● Collected data
# # # # #

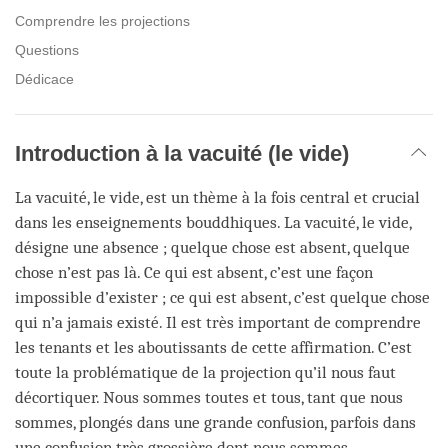
Comprendre les projections
Questions
Dédicace
Introduction à la vacuité (le vide)
La vacuité, le vide, est un thème à la fois central et crucial
dans les enseignements bouddhiques. La vacuité, le vide,
désigne une absence ; quelque chose est absent, quelque
chose n’est pas là. Ce qui est absent, c’est une façon
impossible d’exister ; ce qui est absent, c’est quelque chose
qui n’a jamais existé. Il est très important de comprendre
les tenants et les aboutissants de cette affirmation. C’est
toute la problématique de la projection qu’il nous faut
décortiquer. Nous sommes toutes et tous, tant que nous
sommes, plongés dans une grande confusion, parfois dans
une confusion très grossière dont nous sommes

# # # # #

● TASK DIRECTIONS
Could you write out the records exactly while omitting every picture?

● SOLUTION BELOW
Comprendre les projections
Questions
Dédicace
Introduction à la vacuité (le vide)
La vacuité, le vide, est un thème à la fois central et crucial
dans les enseignements bouddhiques. La vacuité, le vide,
désigne une absence ; quelque chose est absent, quelque
chose n’est pas là. Ce qui est absent, c’est une façon
impossible d’exister ; ce qui est absent, c’est quelque chose
qui n’a jamais existé. Il est très important de comprendre
les tenants et les aboutissants de cette affirmation. C’est
toute la problématique de la projection qu’il nous faut
décortiquer. Nous sommes toutes et tous, tant que nous
sommes, plongés dans une grande confusion, parfois dans
une confusion très grossière dont nous sommes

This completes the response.